US 12,462,189 B2
Robust and data-efficient blackbox optimization
Krzysztof Choromanski, Lincroft, NJ (US); Vikas Sindhwani, Mt. Kisco, NY (US); and Aldo Pacchiano Camacho, Berkeley, CA (US)
Appl. No. 17/423,601
Filed by Google LLC, Mountain View, CA (US)
PCT Filed Dec. 16, 2019, PCT No. PCT/US2019/066547
§ 371(c)(1), (2) Date Jul. 16, 2021,
PCT Pub. No. WO2020/149971, PCT Pub. Date Jul. 23, 2020.
Claims priority of provisional application 62/793,248, filed on Jan. 16, 2019.
Prior Publication US 2022/0108215 A1, Apr. 7, 2022
Int. Cl. G06N 20/00 (2019.01); G06F 17/11 (2006.01)

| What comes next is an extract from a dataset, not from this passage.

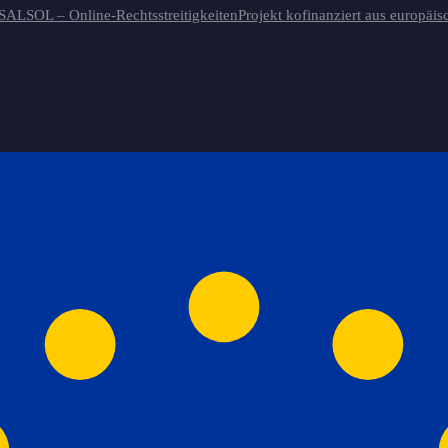
 SAL
SOL – Online-Rechtsstreitigkeiten
Projekt kofinanziert aus europäis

CPC G06N 20/00 (2019.01) [G06F 17/11 (2013.01)] 20 Claims
OG exemplary drawing
 
1. A computer-implemented method, comprising:
obtaining, by one or more computing devices, data descriptive of current values of a plurality of parameters of a machine-learned model; and
for at least one of one or more iterations:
identifying, by the one or more computing devices, one or more previously evaluated perturbations based at least in part on the current values of the plurality of parameters of the machine-learned model;
sampling, by the one or more computing devices, a plurality of perturbations to the current values of the plurality of parameters of the machine-learned model from a non-orthogonal sampling distribution, the plurality of perturbations including the one or more previously evaluated perturbations;
determining, by the one or more computing devices, a plurality of performance values respectively for the plurality of perturbations, wherein the performance value for each perturbation is generated through evaluation, by a performance evaluation function, of a performance of the machine-learned model with the current values of its parameters perturbed according to the perturbation, wherein determining the plurality of performance values comprises re-using one or more previously evaluated performance values respectively for the one or more previously evaluated perturbations;
performing, by the one or more computing devices, a regression with respect to the plurality of perturbations and the plurality of performance values to estimate a gradient of the performance evaluation function; and
modifying, by the one or more computing devices, the current value of at least one of the plurality of parameters of the machine-learned model based at least in part on the estimated gradient of the performance evaluation function; and
after the one or more iterations, providing, by the one or more computing devices, final values of the plurality of parameters of the machine-learned model as an output,
wherein the one or more previously evaluated perturbations are included within a trust region associated with the current values of the plurality of parameters, and
wherein identifying, by the one or more computing devices, the one or more previously evaluated perturbations that are included within the trust region comprises identifying, by the one or more computing devices, any previously evaluated perturbations that are within a radius from the current values of the plurality of parameters.